Determine how many lines below contain the word "premium", then write that number by itself.

§ **DATA RECORDS**
● ● ● ● ●

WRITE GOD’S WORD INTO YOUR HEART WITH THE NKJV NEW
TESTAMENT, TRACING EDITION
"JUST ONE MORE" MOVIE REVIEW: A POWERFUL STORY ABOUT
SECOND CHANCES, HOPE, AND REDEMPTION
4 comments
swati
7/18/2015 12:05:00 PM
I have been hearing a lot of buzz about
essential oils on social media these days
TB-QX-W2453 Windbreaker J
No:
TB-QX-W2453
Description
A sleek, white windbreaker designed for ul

● ● ● ● ●

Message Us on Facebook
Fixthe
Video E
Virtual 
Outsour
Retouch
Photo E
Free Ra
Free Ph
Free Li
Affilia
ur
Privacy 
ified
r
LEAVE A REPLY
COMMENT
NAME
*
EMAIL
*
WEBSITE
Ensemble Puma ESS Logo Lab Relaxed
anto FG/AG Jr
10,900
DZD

● ● ● ● ●

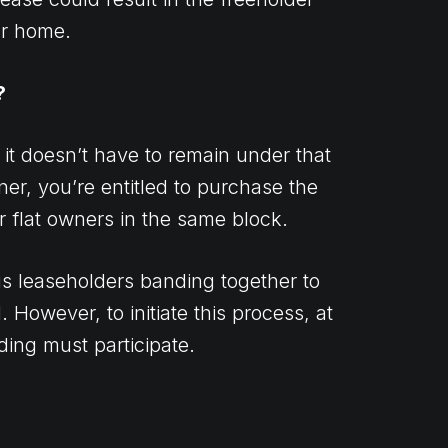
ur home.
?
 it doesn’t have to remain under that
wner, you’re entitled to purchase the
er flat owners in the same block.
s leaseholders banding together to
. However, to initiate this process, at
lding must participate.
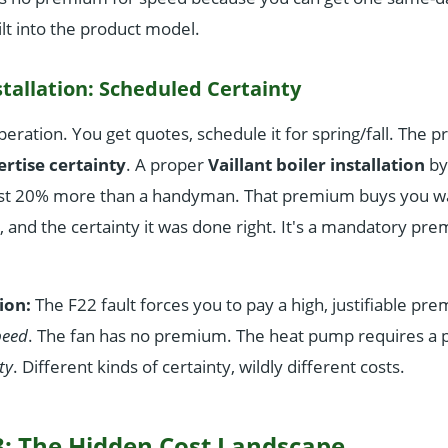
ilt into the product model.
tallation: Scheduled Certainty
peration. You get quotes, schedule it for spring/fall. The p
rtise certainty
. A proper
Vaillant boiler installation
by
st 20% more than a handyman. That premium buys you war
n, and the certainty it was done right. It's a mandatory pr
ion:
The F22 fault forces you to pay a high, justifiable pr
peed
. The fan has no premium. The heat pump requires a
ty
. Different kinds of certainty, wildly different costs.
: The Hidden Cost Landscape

● ● ● ● ●

§ **TASK SOLUTION**
2